As she stars in this year’s
Christmas feelgood movie,
Emilia Clarke talks about the intense scrutiny of Game of Thrones, how she coped with the brain haemorrhage that almost killed her – and why we all need to escape reality sometimes
Emilia Clarke had a headache. It was 2011, just before Valentine’s Day and just after she’d wrapped on the first series of Game of Thrones, playing Daenerys Targaryen, Breaker of Chains, Mother of Dragons. She didn’t yet know, as she crawled into the locker room of her local gym in north
London and vomited bile into the toilet, that
Game of Thrones would run for seven further seasons, break Emmy-award records for most wins for a scripted television series and for a drama, be named one of the greatest TV shows of all time, and quickly come to define her. But there was much she didn’t know.

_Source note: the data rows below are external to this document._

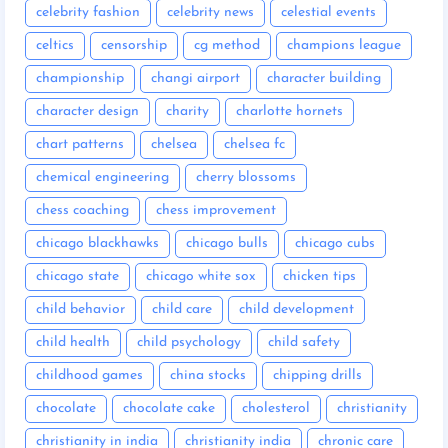
celebrity fashion
celebrity news
celestial events
celtics
censorship
cg method
champions league
championship
changi airport
character building
character design
charity
charlotte hornets
chart patterns
chelsea
chelsea fc
chemical engineering
cherry blossoms
chess coaching
chess improvement
chicago blackhawks
chicago bulls
chicago cubs
chicago state
chicago white sox
chicken tips
child behavior
child care
child development
child health
child psychology
child safety
childhood games
china stocks
chipping drills
chocolate
chocolate cake
cholesterol
christianity
christianity in india
christianity india
chronic care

She didn’t know that at 24 she had suffered a life-threatening stroke, a subarachnoid haemorrhage (SAH) caused by bleeding into the space surrounding the brain. She didn’t know, as she lay on the floor repeating lines from Game of Thrones in order to test her memory, that a third of SAH patients die immediately, or that those who survive require urgent treatment to avoid a second, often fatal bleed. She didn’t know there was another swollen blood vessel in her brain, which had doubled in size by the time she finished filming season three. She didn’t know that one day, eight years later, over biscuits on her pink sofa, she would be smiling with the dark realisation that her stroke was one of the best things that could have happened to her.